== The data ==
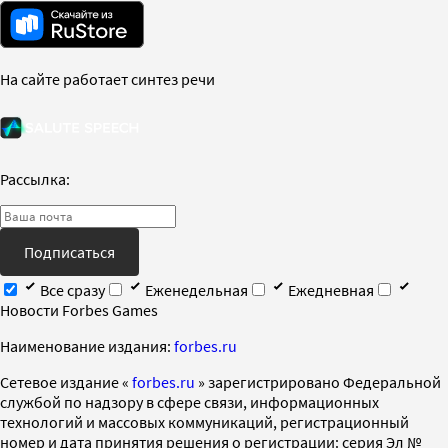
На сайте работает синтез речи
Рассылка:
Подписаться
Все сразу
Еженедельная
Ежедневная
Новости Forbes Games
Наименование издания:
forbes.ru
Cетевое издание «
forbes.ru
» зарегистрировано Федеральной
службой по надзору в сфере связи, информационных
технологий и массовых коммуникаций, регистрационный
номер и дата принятия решения о регистрации: серия Эл №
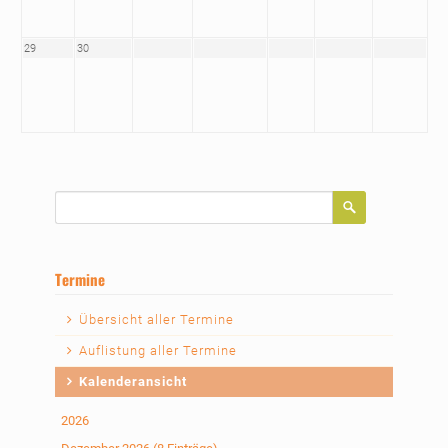
29
30
Suchbegriffe
Termine
Navigation
Übersicht aller Termine
überspringen
Auflistung aller Termine
Kalenderansicht
2026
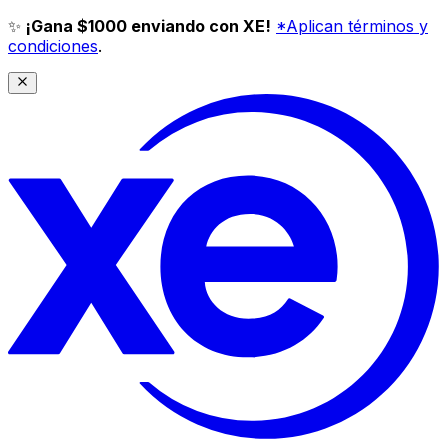
✨
¡Gana $1000 enviando con XE!
*Aplican términos y
condiciones
.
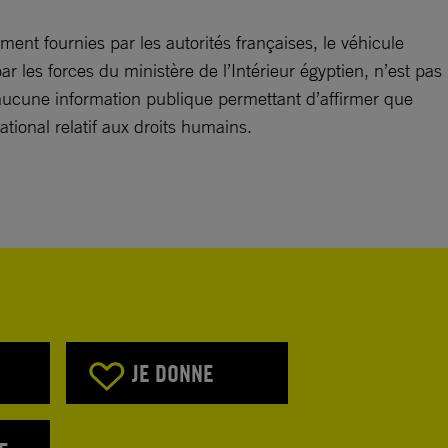
ment fournies par les autorités françaises, le véhicule
r les forces du ministère de l’Intérieur égyptien, n’est pas
i aucune information publique permettant d’affirmer que
ational relatif aux droits humains.
JE DONNE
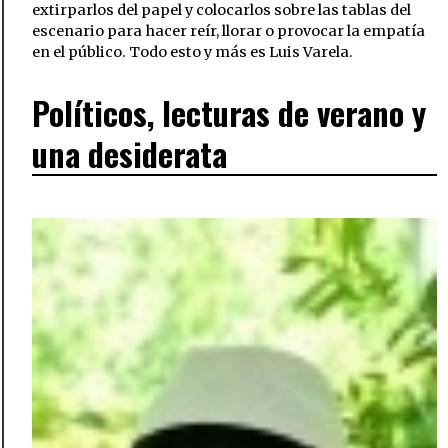
extirparlos del papel y colocarlos sobre las tablas del
escenario para hacer reír, llorar o provocar la empatía
en el público. Todo esto y más es Luis Varela.
Políticos, lecturas de verano y
una desiderata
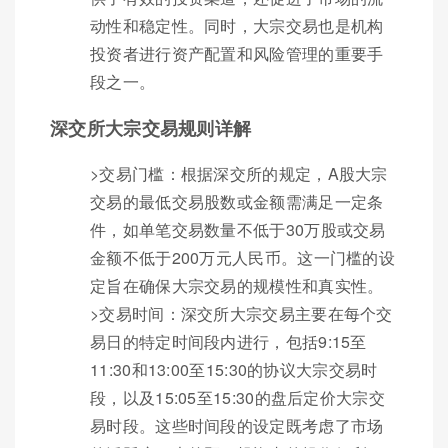
动性和稳定性。同时，大宗交易也是机构
投资者进行资产配置和风险管理的重要手
段之一。
深交所大宗交易规则详解
>交易门槛：根据深交所的规定，A股大宗
交易的最低交易股数或金额需满足一定条
件，如单笔交易数量不低于30万股或交易
金额不低于200万元人民币。这一门槛的设
定旨在确保大宗交易的规模性和真实性。
>交易时间：深交所大宗交易主要在每个交
易日的特定时间段内进行，包括9:15至
11:30和13:00至15:30的协议大宗交易时
段，以及15:05至15:30的盘后定价大宗交
易时段。这些时间段的设定既考虑了市场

== Task item ==
Please give back an exact copy of the entries above from their first line through the line containing "深交所大宗交易规则详解", leaving the pictures aside.

== Response area ==
На сайте работает синтез речи
Рассылка:
Подписаться
Все сразу
Еженедельная
Ежедневная
Новости Forbes Games
Наименование издания:
forbes.ru
Cетевое издание «
forbes.ru
» зарегистрировано Федеральной
службой по надзору в сфере связи, информационных
технологий и массовых коммуникаций, регистрационный
номер и дата принятия решения о регистрации: серия Эл №
29
30
Suchbegriffe
Termine
Navigation
Übersicht aller Termine
überspringen
Auflistung aller Termine
Kalenderansicht
2026
✨
¡Gana $1000 enviando con XE!
*Aplican términos y
condiciones
.
ment fournies par les autorités françaises, le véhicule
r les forces du ministère de l’Intérieur égyptien, n’est pas
i aucune information publique permettant d’affirmer que
ational relatif aux droits humains.
JE DONNE
extirparlos del papel y colocarlos sobre las tablas del
escenario para hacer reír, llorar o provocar la empatía
en el público. Todo esto y más es Luis Varela.
Políticos, lecturas de verano y
una desiderata
动性和稳定性。同时，大宗交易也是机构
投资者进行资产配置和风险管理的重要手
段之一。
深交所大宗交易规则详解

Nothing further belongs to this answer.